The report does not make predictions on exactly which countries are likely to entirely shift to CBDCs by 2030. However, dGen outlines significant progress with regards to the CBDCs in jurisdictions like the Bahamas and Sweden. The think tank further pointed out that Sweden has already launched an e-krona development program to enable the country’s plan to go cashless by 2025.
The stability and security of the euro will be overtaken by China’s digital yuan project if Europe does not develop its own CBDC by 2025, the report forecasted. It further stressed the need for the ECB to establish a “suitable environment for the prosperity of the digital euro,” adding that fiat currency was at risk of losing its position in the global economy.
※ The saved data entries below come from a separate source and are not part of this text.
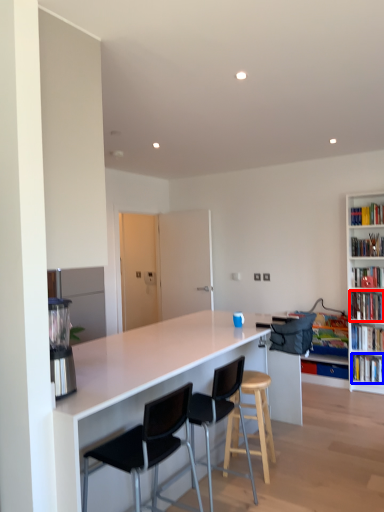 Question: Which object appears farthest to the camera in this image, book (highlighted by a red box) or book (highlighted by a blue box)?

Choices:
 (A) book
 (B) book

Answer: (B) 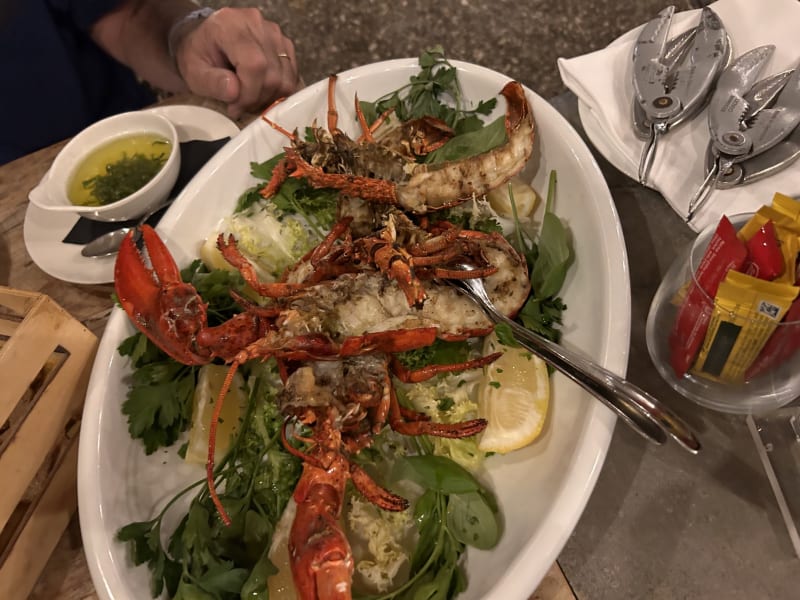 You are a GUI agent. You are given a task and a screenshot of the screen. Output one action in this format:
    pyautogui.click(x=<x>, y=<y>)
    Task: Click on the spoon
    The width and height of the screenshot is (800, 600).
    Given the screenshot: What is the action you would take?
    pyautogui.click(x=101, y=241) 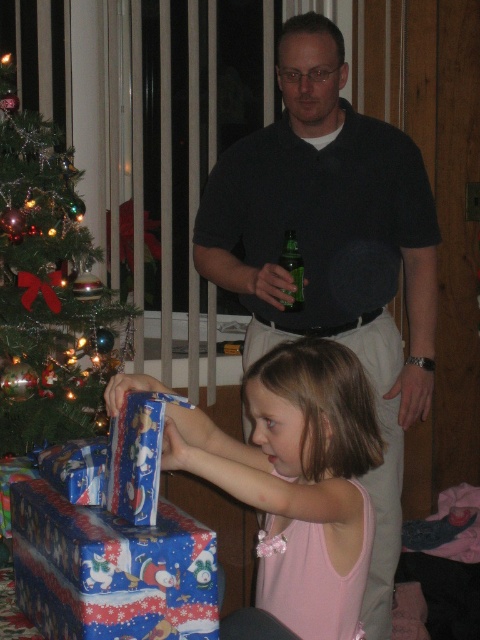 Question: Does dark gray shirt at center come in front of shiny green tree at left?

Choices:
 (A) no
 (B) yes

Answer: (A)

Question: Which object is positioned farthest from the green glass bottle at center?

Choices:
 (A) shiny green tree at left
 (B) dark gray shirt at center
 (C) blue shiny wrapping paper at lower left

Answer: (C)

Question: Is dark gray shirt at center below green glass bottle at center?

Choices:
 (A) no
 (B) yes

Answer: (B)

Question: Which point is closer to the camera?

Choices:
 (A) green glass bottle at center
 (B) shiny green tree at left
 (C) dark gray shirt at center
 (D) matte blue wrapping paper at lower center

Answer: (D)

Question: Which point appears closest to the camera in this image?

Choices:
 (A) (300, 596)
 (B) (286, 243)

Answer: (A)

Question: Can you confirm if shiny green tree at left is bigger than blue shiny wrapping paper at lower left?

Choices:
 (A) yes
 (B) no

Answer: (A)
Philipp Sandner, head of the Frankfurt School Blockchain Center, criticised the ECB for its apparent lack of action:
“The ECB’s reaction has been too slow. Especially, the benefits from a CBDC for the industry, e.g., based on programmable money, are currently neglected. Given Libra and the [digital yuan], the ECB has to react quickly to keep its geopolitical position”.
The report further notes that while the digital yuan poses a threat to the euro, it is unlikely to overtake the US Dollar as the world’s reserve currency anytime soon.
“Launching a digital yuan will not unseat the dollar — at least not immediately,” dGen wrote. The digital yuan has low chances of beating the dollar due to “political unrest in China and the effort of shifting reserves and invoicing,” the report added.